Is that why you joined the Sunrise Movement? Like, is climate change just something you’ve read about and decided to be concerned about? Or is there anything personal in your life that has made you more concerned about climate change than perhaps the average person?
There’s something I’ve connected with in the last year that I hadn’t connected with before. When I was 14 months old, my house flooded in Illinois. My mom was pregnant with my little brother, and she had to take me and climb up on the roof to get away from the water and sewage. After that, we were in a hotel for a little while, and eventually we moved away to Phoenix, Arizona. It’s a story that’s always been in my family and it’s one of my earliest memories.

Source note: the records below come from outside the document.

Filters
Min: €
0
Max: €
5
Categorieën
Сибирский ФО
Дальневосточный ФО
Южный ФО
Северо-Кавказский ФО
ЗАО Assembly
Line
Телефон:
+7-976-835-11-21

I’ve done some research about it online as an adult, and it was supposedly a once in a 100 year flood. The New York Times at the time called it a biblical event. My understanding through my parents is that because of some technicality, our insurance covered the flood. But I know from the news that I’ve gone back and read that only 1 percent of residents in that area had flood insurance because no one was expecting a flood.
And now stuff like this is happening all the time. I’m not in an area affected by the flooding in Iowa and Nebraska, but it’s super close to me. And so it’s just really starting to hit me recently that this is something that really does affect me in a very concrete way.

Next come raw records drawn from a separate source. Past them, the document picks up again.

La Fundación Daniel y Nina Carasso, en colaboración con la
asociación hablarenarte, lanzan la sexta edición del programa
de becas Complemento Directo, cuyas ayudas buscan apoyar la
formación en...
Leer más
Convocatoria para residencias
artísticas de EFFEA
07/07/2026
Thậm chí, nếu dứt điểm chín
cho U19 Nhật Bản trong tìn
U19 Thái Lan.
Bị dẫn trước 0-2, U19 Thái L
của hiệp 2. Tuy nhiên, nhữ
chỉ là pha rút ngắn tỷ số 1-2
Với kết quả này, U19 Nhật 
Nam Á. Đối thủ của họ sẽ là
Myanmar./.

You’ve gained a lot of internet popularity since your segment aired, mostly for being this random dude who schooled Fox News on climate change out of nowhere. Are you worried that people might be disappointed now to know that you weren’t just a random guy—that you’re affiliated with this climate group and that you had an agenda all along?
I don’t know how people are going to react to anything that’s going on. But I see myself as a random person. I only joined Sunrise in February. Everything I do is 100 percent volunteer. I work part time at my local library to make money. To go from that to AOC tweeting me out is not something I would have expected.
Honestly, I have not finished processing this and don’t really know what it means for me. But I will say it’s been really crazy. To show up at a random diner and speak my understanding of climate change, and then get this crazy outpouring of support. I think it shows the value of showing up, and voting with your feet.
* A previous version of this article misstated where Jack Vandeleuv lives.